This is from Morningstar - Seems the EU Chief DID make a comment about the Brits dumping the pound - but was quickly dashed -
Story:
http://news.morningstar.com/newsnet/...00434_univ.xml 2nd UPDATE: UK Says No Change On Euro After EU Chief's Claim12-1-08 12:00 PM EST
(Adds U.K. opposition quotes, Barroso spokesman reaction.)
LONDON (AFP) -- The U.K. denied Monday that plans were afoot to adopt the euro
currency 
after the European
Commission 
president said it was considering joining but the country's euro-skeptic critics jumped on the claim.
Citing private conversations with U.K. politicians, Jose Manuel Barroso said Sunday that London was thinking of ditching the pound as a consequence of the global financial turmoil which has seen
sterling 
plunge in value.
However, Prime Minister Gordon Brown's spokesman insisted: "Our position has not changed. We have no plans to change our position.
"We see benefits of euro membership but the five economic tests have to be met," he said, referring to tests on economic convergence and other matters set by Brown when he was chancellor of the exchequer under Tony Blair.

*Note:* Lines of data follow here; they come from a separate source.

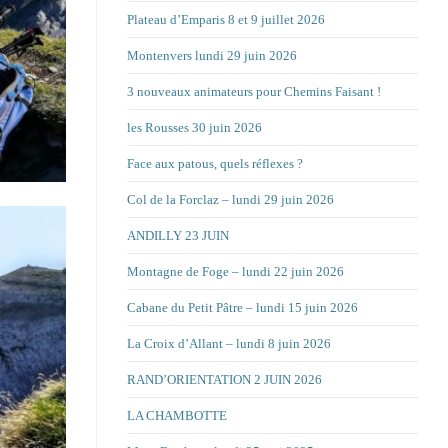
Plateau d’Emparis 8 et 9 juillet 2026
Montenvers lundi 29 juin 2026
3 nouveaux animateurs pour Chemins Faisant !
les Rousses 30 juin 2026
Face aux patous, quels réflexes ?
Col de la Forclaz – lundi 29 juin 2026
ANDILLY 23 JUIN
Montagne de Foge – lundi 22 juin 2026
Cabane du Petit Pâtre – lundi 15 juin 2026
La Croix d’Allant – lundi 8 juin 2026
RAND’ORIENTATION 2 JUIN 2026
LA CHAMBOTTE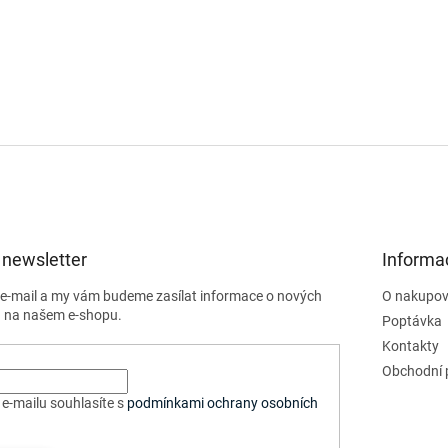
 newsletter
Informa
j e-mail a my vám budeme zasílat informace o nových
O nakupov
 na našem e-shopu.
Poptávka
Kontakty
Obchodní 
e-mailu souhlasíte s
podmínkami ochrany osobních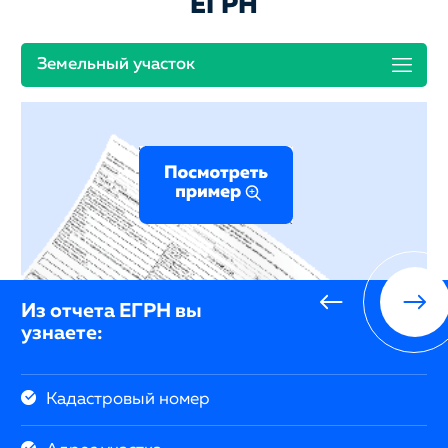
ЕГРН
Земельный участок
Из отчета ЕГРН вы
узнаете:
Кадастровый номер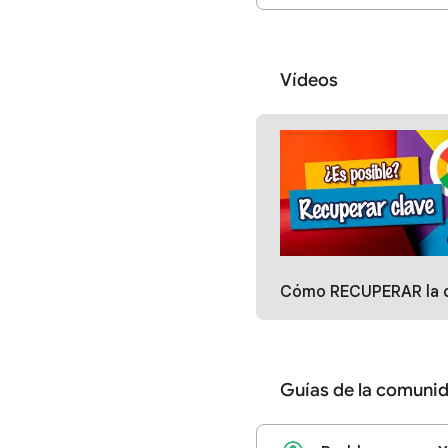
Vídeos
Cómo RECUPERAR la contraseña GMAIL o GOOGLE - ¿Es posible lograrlo? Conoce los 
Guías de la comuni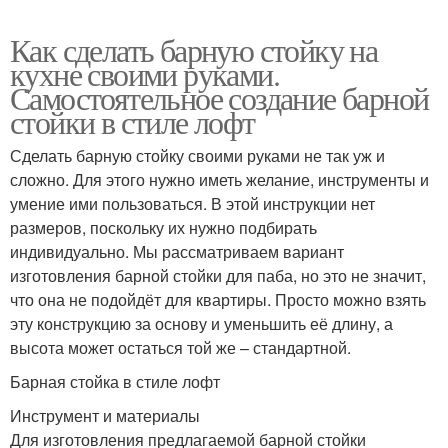
Как сделать барную стойку на
кухне своими руками.
Самостоятельное создание барной
стойки в стиле лофт
Сделать барную стойку своими руками не так уж и
сложно. Для этого нужно иметь желание, инструменты и
умение ими пользоваться. В этой инструкции нет
размеров, поскольку их нужно подбирать
индивидуально. Мы рассматриваем вариант
изготовления барной стойки для паба, но это не значит,
что она не подойдёт для квартиры. Просто можно взять
эту конструкцию за основу и уменьшить её длину, а
высота может остаться той же – стандартной.
Барная стойка в стиле лофт
Инструмент и материалы
Для изготовления предлагаемой барной стойки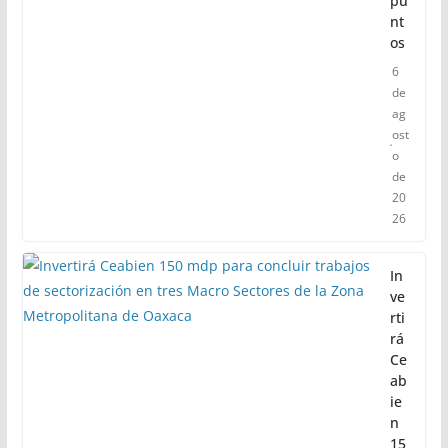
pu
nt
os
6
de
ag
ost
o
de
20
26
In
ve
rti
rá
Ce
ab
ie
n
15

Any decision on whether to join the euro "will be based on whether it is in Britain's economic interest," said the spokesman.
Once a highly-charged issue, the euro debate has fallen off the domestic agenda in recent years and now rarely surfaces. Although Blair was warm to the idea, Brown is seen as being firmly against joining and there is little sign public opposition has waned.
Barroso said U.K. entry to the euro was "closer than ever before" amid the global economic slowdown, which has seen
sterling 
slump to its lowest level against the euro since the European single
currency 
was created in 1999.
"I'm not going to break the confidentiality of certain conversations but some British politicians have already told me: 'If we had the euro, we would have been better off'," he RTL-LUCI radio in France. "I don't mean this will happen tomorrow, I know that the majority (of Britons) are still opposed, but there is a period of consideration underway and the people who matter in Britain are currently thinking about it."
In Brussels Monday, Barroso's spokesman refused to be drawn on which U.K. politicians the European Union
commission 
chief was referring to, reading Barroso's radio question-and-answer out word for word.
Before the euro was launched, the U.K. government - specifically Brown as chancellor - set five economic tests to decide whether to recommend joining the
currency 
. These were economic convergence between the U.K. and the eurozone; the need for the eurozone to be flexible to economic change; as well as its impact on jobs, foreign investment and the financial services industry.
The tests however were widely seen as being vague and Brown's way of blocking Blair's pro-euro ambitions.
William Hague, foreign affairs spokesman for the main opposition Conservatives, said: "Keeping the pound is vital for Britain's economic future.
"We need interest rates that are right for Britain, not the rest of Europe. There are no circumstances in which the next Conservative government will propose joining the euro.
"If Labour ministers still want to get Britain into the euro they should come out and say so. We will be putting questions to the government to find out what conversations have been going on."
The United Kingdom Independence Party, which wants the U.K. to pull out of the E.U., slammed Barroso.
"That ruling elite would love to bounce us into the euro and will grasp at any straw to do so," said UKIP leader Nigel Farage. "If Senor Barroso would actually like to consult the 'people who matter in Britain' then he can call for a referendum on both the euro and the Lisbon Treaty so that the people of Britain can tell him where to go."